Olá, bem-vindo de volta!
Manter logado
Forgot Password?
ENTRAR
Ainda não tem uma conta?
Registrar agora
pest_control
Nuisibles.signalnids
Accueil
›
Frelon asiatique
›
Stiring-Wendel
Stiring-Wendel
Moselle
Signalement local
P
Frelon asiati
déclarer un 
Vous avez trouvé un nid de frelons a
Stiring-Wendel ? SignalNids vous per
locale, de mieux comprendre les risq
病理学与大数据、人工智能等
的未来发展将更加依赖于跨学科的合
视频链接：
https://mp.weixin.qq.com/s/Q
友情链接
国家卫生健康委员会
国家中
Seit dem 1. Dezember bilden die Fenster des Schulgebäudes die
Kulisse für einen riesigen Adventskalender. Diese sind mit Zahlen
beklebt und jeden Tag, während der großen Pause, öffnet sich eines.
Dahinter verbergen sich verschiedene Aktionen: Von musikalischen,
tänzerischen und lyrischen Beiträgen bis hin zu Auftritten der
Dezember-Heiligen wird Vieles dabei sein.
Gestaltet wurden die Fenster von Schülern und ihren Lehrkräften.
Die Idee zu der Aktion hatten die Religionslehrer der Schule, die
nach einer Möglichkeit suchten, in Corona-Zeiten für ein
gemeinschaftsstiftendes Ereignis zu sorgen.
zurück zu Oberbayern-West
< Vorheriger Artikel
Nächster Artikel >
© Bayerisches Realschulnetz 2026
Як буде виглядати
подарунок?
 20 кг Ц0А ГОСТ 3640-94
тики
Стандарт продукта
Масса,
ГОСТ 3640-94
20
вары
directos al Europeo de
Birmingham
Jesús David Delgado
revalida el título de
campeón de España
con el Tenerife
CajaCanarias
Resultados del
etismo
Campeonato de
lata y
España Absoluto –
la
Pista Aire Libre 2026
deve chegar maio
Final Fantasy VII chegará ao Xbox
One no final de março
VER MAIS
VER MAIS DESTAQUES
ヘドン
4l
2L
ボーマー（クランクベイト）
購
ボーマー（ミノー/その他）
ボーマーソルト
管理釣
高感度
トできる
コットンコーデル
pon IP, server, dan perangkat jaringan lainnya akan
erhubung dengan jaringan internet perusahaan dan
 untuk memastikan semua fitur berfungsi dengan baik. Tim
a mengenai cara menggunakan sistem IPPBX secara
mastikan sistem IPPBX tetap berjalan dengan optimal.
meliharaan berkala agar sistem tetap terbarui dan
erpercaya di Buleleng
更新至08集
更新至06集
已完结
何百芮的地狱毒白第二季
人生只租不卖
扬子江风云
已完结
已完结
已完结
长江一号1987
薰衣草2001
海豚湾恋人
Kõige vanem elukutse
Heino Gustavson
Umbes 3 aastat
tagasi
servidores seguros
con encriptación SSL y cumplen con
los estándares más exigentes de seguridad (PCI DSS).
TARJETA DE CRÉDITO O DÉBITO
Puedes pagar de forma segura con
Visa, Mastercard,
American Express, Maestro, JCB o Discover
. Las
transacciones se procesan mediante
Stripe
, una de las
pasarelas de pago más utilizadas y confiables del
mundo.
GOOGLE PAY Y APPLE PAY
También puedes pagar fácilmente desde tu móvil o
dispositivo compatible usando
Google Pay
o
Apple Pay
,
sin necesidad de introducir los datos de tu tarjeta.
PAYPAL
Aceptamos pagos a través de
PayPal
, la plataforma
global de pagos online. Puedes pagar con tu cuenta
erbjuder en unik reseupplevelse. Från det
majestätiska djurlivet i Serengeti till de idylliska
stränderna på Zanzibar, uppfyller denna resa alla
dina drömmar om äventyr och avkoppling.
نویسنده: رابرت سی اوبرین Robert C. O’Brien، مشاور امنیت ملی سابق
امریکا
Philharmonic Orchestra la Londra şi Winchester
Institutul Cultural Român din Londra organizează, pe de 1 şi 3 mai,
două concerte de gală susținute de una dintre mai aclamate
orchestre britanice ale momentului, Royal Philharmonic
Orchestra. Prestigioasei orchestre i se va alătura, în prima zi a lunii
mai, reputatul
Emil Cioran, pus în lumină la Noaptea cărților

____________________

### WHAT YOU NEED TO DO
Set down the material above in full, keeping each line exactly as it is.

### RESULT
Olá, bem-vindo de volta!
Manter logado
Forgot Password?
ENTRAR
Ainda não tem uma conta?
Registrar agora
pest_control
Nuisibles.signalnids
Accueil
›
Frelon asiatique
›
Stiring-Wendel
Stiring-Wendel
Moselle
Signalement local
P
Frelon asiati
déclarer un 
Vous avez trouvé un nid de frelons a
Stiring-Wendel ? SignalNids vous per
locale, de mieux comprendre les risq
病理学与大数据、人工智能等
的未来发展将更加依赖于跨学科的合
视频链接：
https://mp.weixin.qq.com/s/Q
友情链接
国家卫生健康委员会
国家中
Seit dem 1. Dezember bilden die Fenster des Schulgebäudes die
Kulisse für einen riesigen Adventskalender. Diese sind mit Zahlen
beklebt und jeden Tag, während der großen Pause, öffnet sich eines.
Dahinter verbergen sich verschiedene Aktionen: Von musikalischen,
tänzerischen und lyrischen Beiträgen bis hin zu Auftritten der
Dezember-Heiligen wird Vieles dabei sein.
Gestaltet wurden die Fenster von Schülern und ihren Lehrkräften.
Die Idee zu der Aktion hatten die Religionslehrer der Schule, die
nach einer Möglichkeit suchten, in Corona-Zeiten für ein
gemeinschaftsstiftendes Ereignis zu sorgen.
zurück zu Oberbayern-West
< Vorheriger Artikel
Nächster Artikel >
© Bayerisches Realschulnetz 2026
Як буде виглядати
подарунок?
 20 кг Ц0А ГОСТ 3640-94
тики
Стандарт продукта
Масса,
ГОСТ 3640-94
20
вары
directos al Europeo de
Birmingham
Jesús David Delgado
revalida el título de
campeón de España
con el Tenerife
CajaCanarias
Resultados del
etismo
Campeonato de
lata y
España Absoluto –
la
Pista Aire Libre 2026
deve chegar maio
Final Fantasy VII chegará ao Xbox
One no final de março
VER MAIS
VER MAIS DESTAQUES
ヘドン
4l
2L
ボーマー（クランクベイト）
購
ボーマー（ミノー/その他）
ボーマーソルト
管理釣
高感度
トできる
コットンコーデル
pon IP, server, dan perangkat jaringan lainnya akan
erhubung dengan jaringan internet perusahaan dan
 untuk memastikan semua fitur berfungsi dengan baik. Tim
a mengenai cara menggunakan sistem IPPBX secara
mastikan sistem IPPBX tetap berjalan dengan optimal.
meliharaan berkala agar sistem tetap terbarui dan
erpercaya di Buleleng
更新至08集
更新至06集
已完结
何百芮的地狱毒白第二季
人生只租不卖
扬子江风云
已完结
已完结
已完结
长江一号1987
薰衣草2001
海豚湾恋人
Kõige vanem elukutse
Heino Gustavson
Umbes 3 aastat
tagasi
servidores seguros
con encriptación SSL y cumplen con
los estándares más exigentes de seguridad (PCI DSS).
TARJETA DE CRÉDITO O DÉBITO
Puedes pagar de forma segura con
Visa, Mastercard,
American Express, Maestro, JCB o Discover
. Las
transacciones se procesan mediante
Stripe
, una de las
pasarelas de pago más utilizadas y confiables del
mundo.
GOOGLE PAY Y APPLE PAY
También puedes pagar fácilmente desde tu móvil o
dispositivo compatible usando
Google Pay
o
Apple Pay
,
sin necesidad de introducir los datos de tu tarjeta.
PAYPAL
Aceptamos pagos a través de
PayPal
, la plataforma
global de pagos online. Puedes pagar con tu cuenta
erbjuder en unik reseupplevelse. Från det
majestätiska djurlivet i Serengeti till de idylliska
stränderna på Zanzibar, uppfyller denna resa alla
dina drömmar om äventyr och avkoppling.
نویسنده: رابرت سی اوبرین Robert C. O’Brien، مشاور امنیت ملی سابق
امریکا
Philharmonic Orchestra la Londra şi Winchester
Institutul Cultural Român din Londra organizează, pe de 1 şi 3 mai,
două concerte de gală susținute de una dintre mai aclamate
orchestre britanice ale momentului, Royal Philharmonic
Orchestra. Prestigioasei orchestre i se va alătura, în prima zi a lunii
mai, reputatul
Emil Cioran, pus în lumină la Noaptea cărților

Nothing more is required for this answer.